Entries taken from a collection
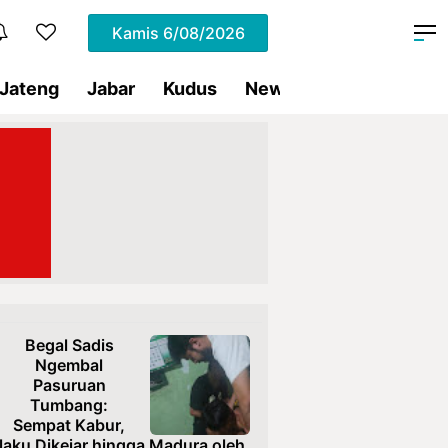
Kamis
6/08/2026
Jateng
Jabar
Kudus
News
Presiden RI
Begal Sadis
Ngembal
Pasuruan
Tumbang:
Sempat Kabur,
laku Dikejar hingga Madura oleh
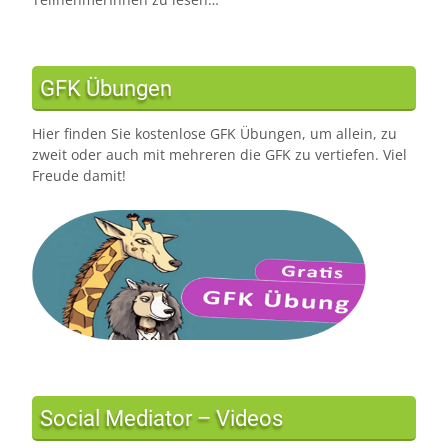
GFK Übungen
Hier finden Sie kostenlose GFK Übungen, um allein, zu
zweit oder auch mit mehreren die GFK zu vertiefen. Viel
Freude damit!
Social Mediator – Videos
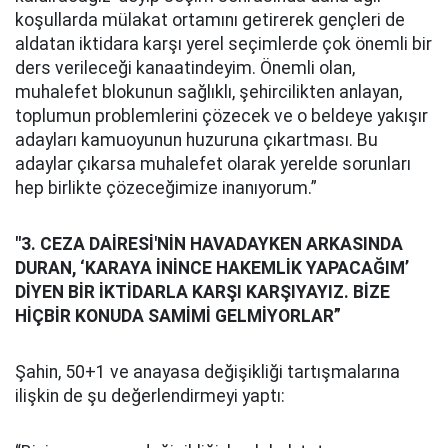
koşullarda mülakat ortamını getirerek gençleri de
aldatan iktidara karşı yerel seçimlerde çok önemli bir
ders verileceği kanaatindeyim. Önemli olan,
muhalefet blokunun sağlıklı, şehircilikten anlayan,
toplumun problemlerini çözecek ve o beldeye yakışır
adayları kamuoyunun huzuruna çıkartması. Bu
adaylar çıkarsa muhalefet olarak yerelde sorunları
hep birlikte çözeceğimize inanıyorum.”
"3. CEZA DAİRESİ'NİN HAVADAYKEN ARKASINDA
DURAN, ‘KARAYA İNİNCE HAKEMLİK YAPACAĞIM’
DİYEN BİR İKTİDARLA KARŞI KARŞIYAYIZ. BİZE
HİÇBİR KONUDA SAMİMİ GELMİYORLAR”
Şahin, 50+1 ve anayasa değişikliği tartışmalarına
ilişkin de şu değerlendirmeyi yaptı:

* What the task asks: How many lines of the entries contain the word "muhalefet"? Only the number is wanted.

* Worked solution: 2